** Opening RECORDS PROVIDED block **
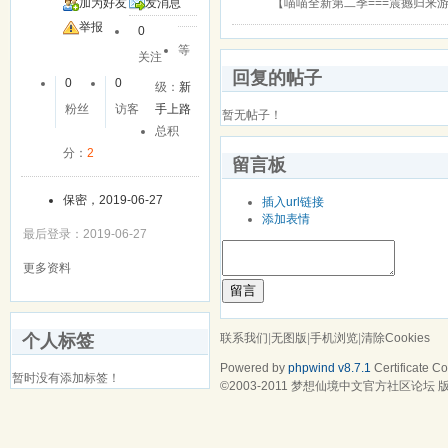
【喵喵全新第二季===震撼归来
加为好友
发消息
举报
0
等
关注
回复的帖子
0
0
级：
新
粉丝
访客
手上路
暂无帖子！
总积
分：
2
留言板
保密，2019-06-27
插入url链接
添加表情
最后登录：2019-06-27
更多资料
留言
联系我们
|
无图版
|
手机浏览
|
清除Cookies
个人标签
Powered by
phpwind v8.7.1
Certificate
Cop
暂时没有添加标签！
©2003-2011
梦想仙境中文官方社区论坛
版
** Closing RECORDS PROVIDED block **
PROBLEM TO WORK ON>
Type the entries above out again exactly, with no pictures.

WRITTEN RESPONSE>
【喵喵全新第二季===震撼归来
加为好友
发消息
举报
0
等
关注
回复的帖子
0
0
级：
新
粉丝
访客
手上路
暂无帖子！
总积
分：
2
留言板
保密，2019-06-27
插入url链接
添加表情
最后登录：2019-06-27
更多资料
留言
联系我们
|
无图版
|
手机浏览
|
清除Cookies
个人标签
Powered by
phpwind v8.7.1
Certificate
Cop
暂时没有添加标签！
©2003-2011
梦想仙境中文官方社区论坛
版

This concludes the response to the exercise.